Côte d’Ivoire Éducation: Ces moyennes d’orientation qui banalisent la médiocrité

Des moyennes qui encouragent la médiocrité

Abidjan, juillet 2025 – L’opération d’orientation en classe de Seconde, récemment lancée par le ministère de l’Éducation nationale, remet une nouvelle fois sur la table le débat brûlant sur la qualité de notre système éducatif. Elle révèle un malaise latent, désormais structurel : l’abaissement progressif du niveau d’exigence, au point de transformer la médiocrité en critère d’acceptation.

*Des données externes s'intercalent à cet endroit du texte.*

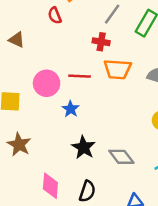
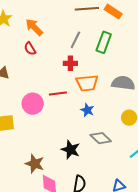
blue star: (71, 109) -> (87, 110), moved
brown star: (19, 144) -> (35, 164), moved
gray diamond: (121, 157) -> (101, 138), moved

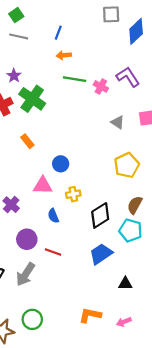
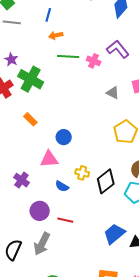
yellow cross: (73, 194) -> (82, 173), moved, turned 32
blue semicircle: (53, 216) -> (62, 186), turned -32
blue trapezoid: (101, 254) -> (114, 234), moved

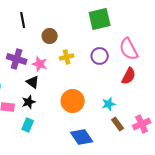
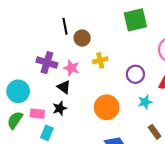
black line: (23, 20) -> (65, 26), moved
purple circle: (100, 56) -> (135, 74), moved
cyan star: (109, 104) -> (145, 102), moved
cyan rectangle: (28, 125) -> (47, 133), moved

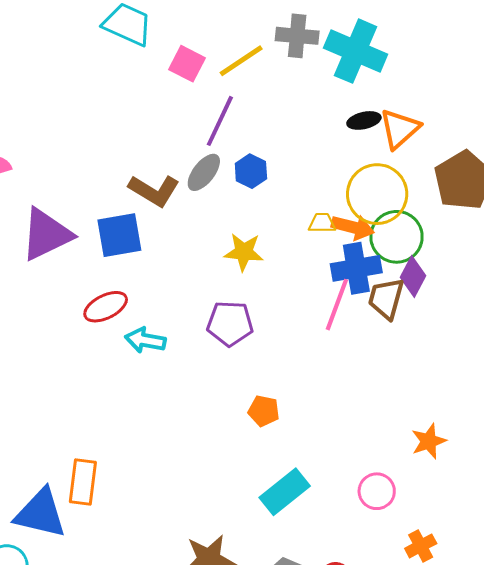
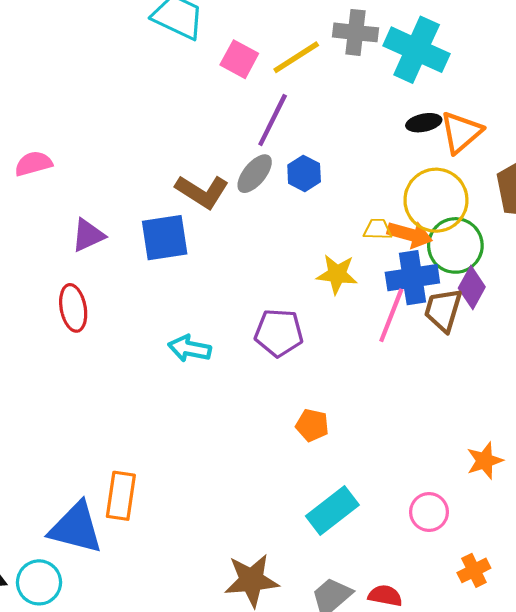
purple triangle: (46, 234) -> (88, 235), size x0.6
yellow star: (244, 252) -> (337, 274), moved
red ellipse: (106, 307) -> (73, 308), moved, turned -75

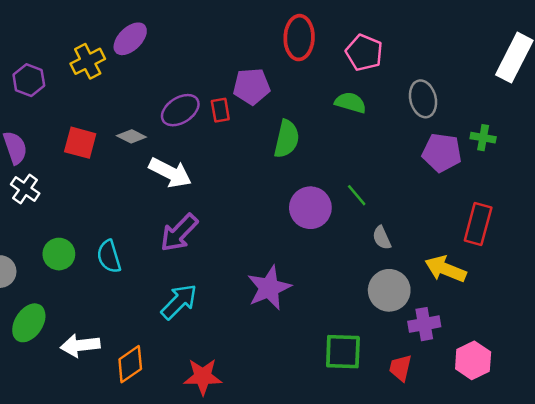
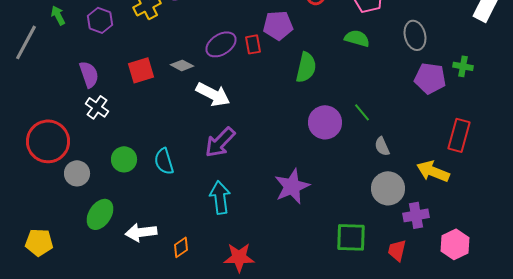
red square: (80, 143) -> (141, 70), turned -32
cyan arrow: (179, 302) -> (220, 197), turned -52
orange diamond: (130, 364) -> (181, 247), size x0.7

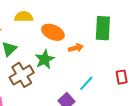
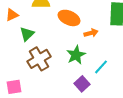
green star: (45, 59) -> (76, 55), moved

Désormais, il est possible, en Côte d’Ivoire, d’être orienté vers une classe de Seconde générale avec une moyenne générale annuelle de seulement 8,50/20, c’est-à-dire en dessous de la moyenne. Un seuil inimaginable dans bien de pays comparables, où l’exigence minimale est de 10,50 voire 11/20 dans la plupart des pays nordiques.

Cette politique en Côte-d’Ivoire révèle une inquiétante logique de nivellement par le bas, sans véritable réflexion pédagogique ni ambition éducative.

Une orientation scolaire vidée de sa logique

Officiellement, les critères d’orientation en Seconde sont les suivants :

  • Être un candidat officiel au BEPC/Test d’orientation ;

  • Être âgé de 20 ans au maximum ;

  • Cumuler une Moyenne d’Orientation (MO) ≥ 10/20 et une Moyenne Générale Annuelle (MGA) ≥ 8,50/20.

Mais que valent ces moyennes dans un système déjà miné par la complaisance des notations, les fraudes répétées, les classes surpeuplées, la crise de l’encadrement et la démotivation du corps enseignant, souvent abonné aux écoles privées ? Dans les faits, on ouvre les portes des Lycées à des élèves manifestement en difficulté, sans accompagnement structuré, sans stratégie différenciée, créant ainsi un cercle vicieux d’échecs répétés, de décrochages et de frustration chez les apprenants comme chez les enseignants.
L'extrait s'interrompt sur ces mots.